In the first training session, nine randomly selected referrals were rated, and the raters agreed on the classification of six referrals. During the discussion, it became clear that the disagreement (three referrals) was caused by lacking information from the narrative text from the referrals. In particular, ambiguous or lacking information about non-surgical treatment and non-surgical treatment duration led to subjective assessments by the raters and therefore disagreement. For example, if a referral described a patient who had received physiotherapy ‘several times’ or that the patient had ‘regularly’ performed training, the time duration of non-surgical treatment remained unclear. The raters agreed that the non-surgical treatment modality and the exact timeframe should be explicitly stated to reduce the risk of subjective assessments. As a result of this decision, the three subgroups described in the ‘Methods section’ were added to the ACR-appropriateness model (Fig. 1 (C)). With the modified flow chart, the second training session was conducted with another 10 randomly selected lumbar spine MRI referrals with an agreement of eight out of 10. After discussing the two referrals, the five raters reached consensus on all 10 referrals, and no further training was performed.
Sample size
The final study sample for the inter-rater reliability study consisted of 50 referrals considered appropriate for this type of study [23]. The referrals were randomly selected from the same sample of 1000 referrals as the training-sessions.

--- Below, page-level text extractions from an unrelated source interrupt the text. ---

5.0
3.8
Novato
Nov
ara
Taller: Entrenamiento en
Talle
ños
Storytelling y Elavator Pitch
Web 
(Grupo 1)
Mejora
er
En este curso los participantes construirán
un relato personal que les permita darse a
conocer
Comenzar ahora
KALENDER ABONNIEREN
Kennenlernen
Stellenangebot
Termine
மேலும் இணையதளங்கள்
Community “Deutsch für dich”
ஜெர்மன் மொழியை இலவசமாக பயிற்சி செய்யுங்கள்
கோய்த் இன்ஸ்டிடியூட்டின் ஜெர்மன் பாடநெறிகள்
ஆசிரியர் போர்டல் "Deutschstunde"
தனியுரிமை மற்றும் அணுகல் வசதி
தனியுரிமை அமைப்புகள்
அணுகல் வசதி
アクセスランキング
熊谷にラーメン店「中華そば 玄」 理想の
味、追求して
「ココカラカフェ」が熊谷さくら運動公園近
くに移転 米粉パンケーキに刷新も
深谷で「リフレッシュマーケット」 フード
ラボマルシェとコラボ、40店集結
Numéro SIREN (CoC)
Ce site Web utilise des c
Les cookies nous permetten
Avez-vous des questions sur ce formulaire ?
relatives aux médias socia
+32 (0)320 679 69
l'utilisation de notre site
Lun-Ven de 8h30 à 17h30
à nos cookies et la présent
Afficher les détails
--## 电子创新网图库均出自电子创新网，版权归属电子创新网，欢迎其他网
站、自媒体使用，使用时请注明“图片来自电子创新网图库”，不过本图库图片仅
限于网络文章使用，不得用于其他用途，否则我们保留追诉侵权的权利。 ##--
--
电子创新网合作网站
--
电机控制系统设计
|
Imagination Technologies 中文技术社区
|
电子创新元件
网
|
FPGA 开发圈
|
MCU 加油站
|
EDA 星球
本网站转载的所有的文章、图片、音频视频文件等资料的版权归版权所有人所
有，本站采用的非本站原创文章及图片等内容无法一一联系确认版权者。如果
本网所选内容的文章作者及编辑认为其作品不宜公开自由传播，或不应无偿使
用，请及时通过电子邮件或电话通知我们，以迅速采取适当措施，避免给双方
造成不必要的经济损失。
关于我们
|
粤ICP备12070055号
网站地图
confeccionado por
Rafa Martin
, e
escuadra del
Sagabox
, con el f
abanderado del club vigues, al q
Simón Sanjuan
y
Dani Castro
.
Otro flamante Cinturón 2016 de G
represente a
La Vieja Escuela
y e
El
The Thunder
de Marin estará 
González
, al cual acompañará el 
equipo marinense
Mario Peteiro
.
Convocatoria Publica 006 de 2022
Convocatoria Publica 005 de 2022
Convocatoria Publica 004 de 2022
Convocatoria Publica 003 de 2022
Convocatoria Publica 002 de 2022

Data entry and statistical analyses
All five raters independently reviewed and stored data in the data collection sheet. Raters were blinded to the results of their fellow raters. Also, raters were blinded to any other information than tentative diagnosis, date, and the referral’s narrative text.
For all raters, the prevalence of each category was estimated and tabulated. This was done to clarify the potential systematic difference between readers and enable assessment of the sample’s homogeneity based on the tabulation. The comprehensive agreement and expected agreement were calculated with a pairwise comparison of all raters and an overall five-rater comparison. Inter-rater reliability was quantified using Kappa statistics for two raters and Fleiss Kappa statistics based on Cohens Kappa for more than two raters [24]. Kappa values were reported with 95% confidence interval (CI). All calculations were performed for two categories (appropriate versus inappropriate MRI referral classification), six subcategories (one inappropriate and five appropriate MRI referral classifications) and all eight subcategories (three inappropriate and five appropriate MRI referral classifications).
Kappa statistics were interpreted according to the six levels defined by Landis and Koch [25]: < 0.0 ‘Poor’, 0.01–0.20 ‘Slight’, 0.21–0.40 ‘Fair’, 0.41–0.60 ‘Moderate’, 0.61–0.80 ‘Substantial’ and 0.81–1.00 ‘Almost perfect’.
One of the co-authors (RKJ) performed statistical analyses who did not participate in the data collection. Data management and analysis were performed using STATA version 16.0 (StataCorp LLC, TX77845, USA).